Posted on February 14, 2017



Todd Paris, Staff Writer and Salisbury Attorney

♦ As promised, I attended second public forum hosted by The Salisbury Housing Advocacy Commission (appointed by the Salisbury City Council) concerning the Remedial Action Plan (RAP) on properties tonight at One Water Street.  Arriving there, I and many other concerned citizens (mainly landlords and city wonks) parked in the parking lot beside the tracks.

The meeting concerned a proposed ordinance that would hold landlords responsible for “disorder activities” that occur of their properties. In attendance were City Council members David Post and Maggie Blackwell and the master of ceremonies was Preston Mitchell, who did an outstanding job MCing the event. Ice water and cookies were provided to the standing room only crowd of mostly landlords and real estate professionals, including Wallace Realty’s Greg Rapp and Victor Wallace.

Preston confirms that negative property designations and attendant fees and fines will run with the land to subsequent purchasers and I made it clear realtors and closing attorneys will need a searchable database.  A landlord questioned whether the Salisbury Police and code enforcement had the staff to implement this ordinance.  During that question Maggie Blackwell revealed that SPD is now 19 officers down. Someone else must have quit since last Tuesday.

In general, the landlords recognized quickly that despite the “relationship building” propaganda being spin, that this ordinance was a punitive measure aimed at forcing landlords to evict folks SPD deemed disruptive. Many complained about SPD’s lack of manpower and inability to properly respond to crime and at least one commenter chided at the City’s attempt to force them to do “the city’s job” in this regard.

David Post mentioned the language from my last article that landlords will need to add to their lease as a possibility and I explained how this would allow landlords to evict with little legal drama just based upon the property being placed on the “In Need of Remedial Action” (INRA) list. This seemed to make the idea somewhat more palatable to some. City staff indicated that I was wrong in that a new state law prohibited criminal penalties from being assessed against landlords. This was good to know, and as a married man, I am used to being corrected from time to time.

There were a number of citizens whose comments clearly fell into the “we have to do something” column regarding absentee landlords and crime; however the majority of landlords seemed tepid to openly resistant to the ordinance.

Preston promised me a second time to speak and I begin to talk about “legalities” when suddenly well known Landlord Mr. Padget returned to the room and announced that his truck broken into, mere feet from the entrance. A mad scramble ensued as those in attendance rushed to their cars and found two additional vehicles were rifled as well.  We learned later that Maggie Blackwell was one of the victims. Now she might be more understanding when one of our citizens suffers during Salisbury’s immense tidal wave of crime.

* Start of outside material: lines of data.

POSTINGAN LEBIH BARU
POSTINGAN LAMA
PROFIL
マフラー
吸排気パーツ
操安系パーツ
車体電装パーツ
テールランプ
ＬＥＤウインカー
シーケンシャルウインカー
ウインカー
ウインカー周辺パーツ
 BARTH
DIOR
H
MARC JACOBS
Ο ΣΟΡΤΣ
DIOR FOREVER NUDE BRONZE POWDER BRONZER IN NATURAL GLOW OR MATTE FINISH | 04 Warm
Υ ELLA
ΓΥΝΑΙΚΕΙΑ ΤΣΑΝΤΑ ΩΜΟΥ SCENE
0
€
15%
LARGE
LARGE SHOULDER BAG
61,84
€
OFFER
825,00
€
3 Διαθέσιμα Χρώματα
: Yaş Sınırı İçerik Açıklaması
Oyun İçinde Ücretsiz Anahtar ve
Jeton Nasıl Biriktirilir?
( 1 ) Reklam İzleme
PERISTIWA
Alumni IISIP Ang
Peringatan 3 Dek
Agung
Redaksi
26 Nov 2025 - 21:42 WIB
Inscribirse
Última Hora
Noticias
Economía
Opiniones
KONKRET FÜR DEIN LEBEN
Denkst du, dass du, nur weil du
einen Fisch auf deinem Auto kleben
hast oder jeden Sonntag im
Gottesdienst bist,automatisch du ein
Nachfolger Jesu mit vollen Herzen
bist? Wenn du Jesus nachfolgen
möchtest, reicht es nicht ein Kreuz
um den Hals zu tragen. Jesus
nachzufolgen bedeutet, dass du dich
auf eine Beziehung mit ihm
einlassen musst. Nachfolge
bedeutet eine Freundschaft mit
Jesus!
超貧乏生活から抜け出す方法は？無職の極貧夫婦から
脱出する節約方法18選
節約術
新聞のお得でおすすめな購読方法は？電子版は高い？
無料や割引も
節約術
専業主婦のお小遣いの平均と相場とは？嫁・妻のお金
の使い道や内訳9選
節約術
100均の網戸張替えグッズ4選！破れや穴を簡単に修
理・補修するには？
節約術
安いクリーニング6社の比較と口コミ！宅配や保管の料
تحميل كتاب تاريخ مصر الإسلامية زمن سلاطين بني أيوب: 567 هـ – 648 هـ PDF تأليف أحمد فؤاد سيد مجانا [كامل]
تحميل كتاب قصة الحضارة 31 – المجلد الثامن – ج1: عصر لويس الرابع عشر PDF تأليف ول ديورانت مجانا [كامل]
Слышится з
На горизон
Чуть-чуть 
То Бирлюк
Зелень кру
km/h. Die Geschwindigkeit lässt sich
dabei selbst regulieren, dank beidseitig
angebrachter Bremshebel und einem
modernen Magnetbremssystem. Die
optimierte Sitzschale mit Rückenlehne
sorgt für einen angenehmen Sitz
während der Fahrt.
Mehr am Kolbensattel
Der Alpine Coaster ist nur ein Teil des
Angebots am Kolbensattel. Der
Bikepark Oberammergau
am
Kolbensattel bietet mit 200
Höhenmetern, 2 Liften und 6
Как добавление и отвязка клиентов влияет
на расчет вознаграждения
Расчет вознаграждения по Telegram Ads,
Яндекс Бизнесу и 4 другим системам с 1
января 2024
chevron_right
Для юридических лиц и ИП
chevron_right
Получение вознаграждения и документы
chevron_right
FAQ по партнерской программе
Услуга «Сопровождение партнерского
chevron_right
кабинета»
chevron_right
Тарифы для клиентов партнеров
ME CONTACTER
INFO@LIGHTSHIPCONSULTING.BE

I ran to the car and retrieved my Glock, lest deadly mayhem ensue, but the perpetrators were long gone. Another long suffering, exhausted, underpaid and overworked SPD Officer arrived to take the reports. While I did not speak to him, his fatigue was apparent.

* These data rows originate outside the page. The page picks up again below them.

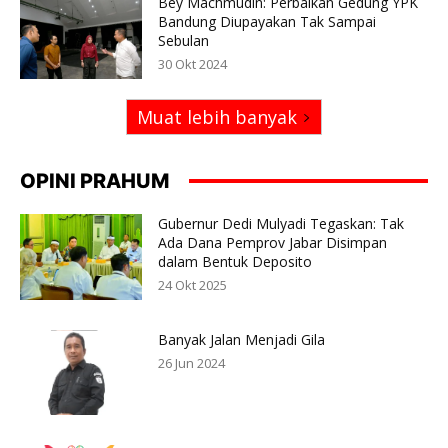
Bey Machmudin: Perbaikan Gedung YPK
Bandung Diupayakan Tak Sampai
Sebulan
30 Okt 2024
Muat lebih banyak
OPINI PRAHUM
Gubernur Dedi Mulyadi Tegaskan: Tak
Ada Dana Pemprov Jabar Disimpan
dalam Bentuk Deposito
24 Okt 2025
Banyak Jalan Menjadi Gila
26 Jun 2024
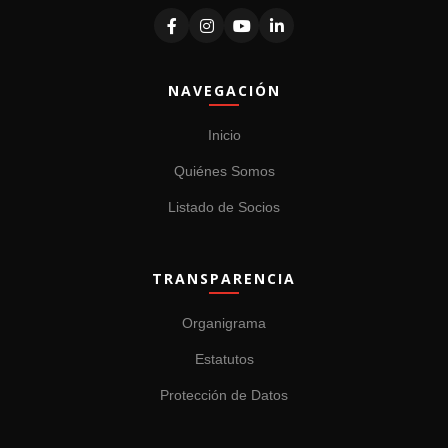
NAVEGACIÓN
Inicio
Quiénes Somos
Listado de Socios
TRANSPARENCIA
Organigrama
Estatutos
Protección de Datos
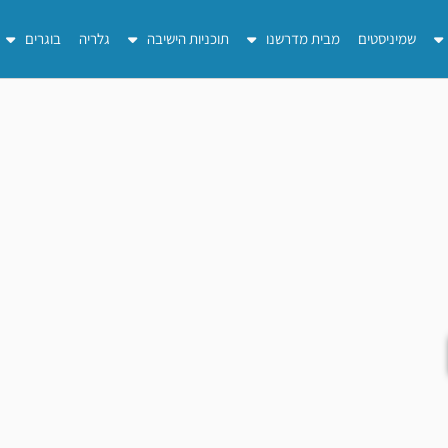
שמיניסטים
מבית מדרשנו
תוכניות הישיבה
גלריה
בוגרים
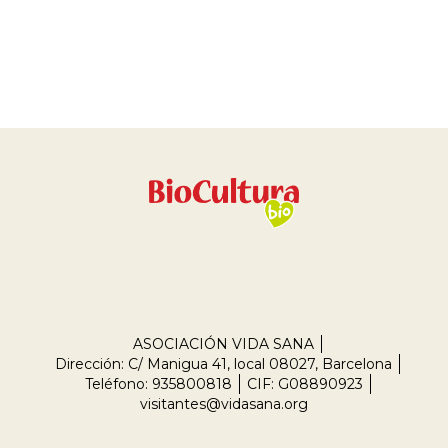
ASOCIACIÓN VIDA SANA
Dirección: C/ Manigua 41, local 08027, Barcelona
Teléfono: 935800818
CIF: G08890923
visitantes@vidasana.org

It makes one wonder whether Salisbury’s criminal element has become sophisticated enough to spot the meeting on the Fibrant network and realize landlords often carry around large sums of cash, particularly on nights where they can’t get to the bank because of an important meeting.

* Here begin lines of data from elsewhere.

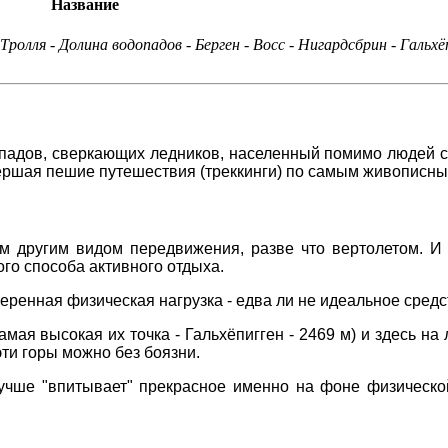
Название
Тролля - Долина водопадов - Берген - Восс - Нигардсбрин - Гальхёп
опадов, сверкающих ледников, населенный помимо людей с
овершая пешие путешествия (треккинги) по самым живописны
м другим видом передвижения, разве что вертолетом. И 
ного способа активного отдыха.
меренная физическая нагрузка - едва ли не идеальное сред
амая высокая их точка - Гальхёпигген - 2469 м) и здесь н
эти горы можно без боязни.
учше "впитывает" прекрасное именно на фоне физической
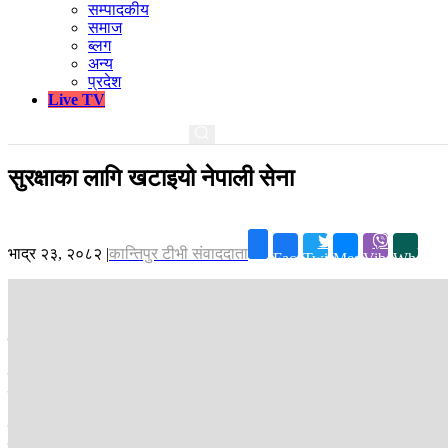
सम्पादकीय
समाज
ब्लग
अन्य
प्रदेश
Live TV
सुरक्षाका लागि खटाइयो नेपाली सेना
भाद्र २३, २०८२
|
कान्तिपुर टीभी संवाददाता
Facebook
Twitter
Messenger
Viber
Whatsa
काठमाडौँ ।
काठमाडौँको नयाँ बानेश्वर क्षेत्रमा ‘जेनजी’को प्रदर्शन अराजक बन
साेमबार बिहानदेखि माइतीघर मण्डलाबाट सुरू भएको उक्त प्रदर्शन निषेधित क्षेत्र
हवाई फायर गर्नुपरेको थियो ।
प्रदर्शनकारी अराजक भई संसद् भवन प्रवेश गर्ने प्रयास गरेपछि स्थानीय सुरक्ष
बस्नेतले जानकारी दिनुभयो ।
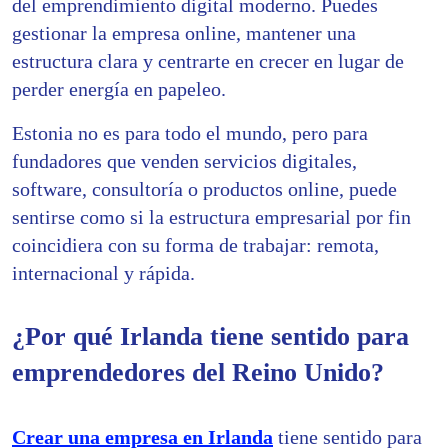
del emprendimiento digital moderno. Puedes
gestionar la empresa online, mantener una
estructura clara y centrarte en crecer en lugar de
perder energía en papeleo.
Estonia no es para todo el mundo, pero para
fundadores que venden servicios digitales,
software, consultoría o productos online, puede
sentirse como si la estructura empresarial por fin
coincidiera con su forma de trabajar: remota,
internacional y rápida.
¿Por qué Irlanda tiene sentido para
emprendedores del Reino Unido?
Crear una empresa en Irlanda
tiene sentido para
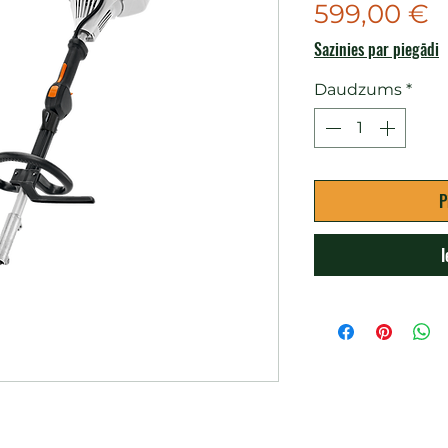
C
599,00 €
Sazinies par piegādi
Daudzums
*
P
I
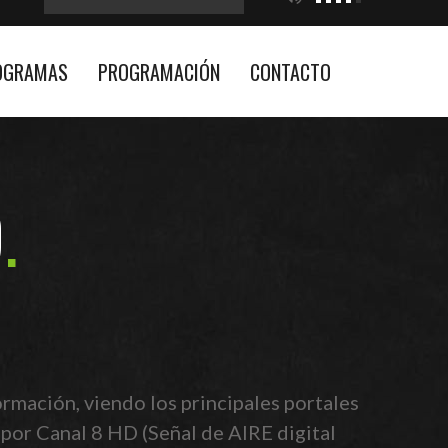
OGRAMAS
PROGRAMACIÓN
CONTACTO
9
rmación, viendo los principales portales
 por Canal 8 HD (Señal de AIRE digital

I am breaking a promise. I said I would come up with an opinion regarding this ordinance tonight. While the RAP ordinance appears to be a confusing muddle at this point, perhaps elements of it might be salvageable. My offer to help remains open.

It’s a sad state of affairs when you can’t even have a meeting to force landlords to fight crime for you without them becoming victims of crime themselves. Perhaps for the next meeting the city can hire a deputy sheriff to provide parking lot security.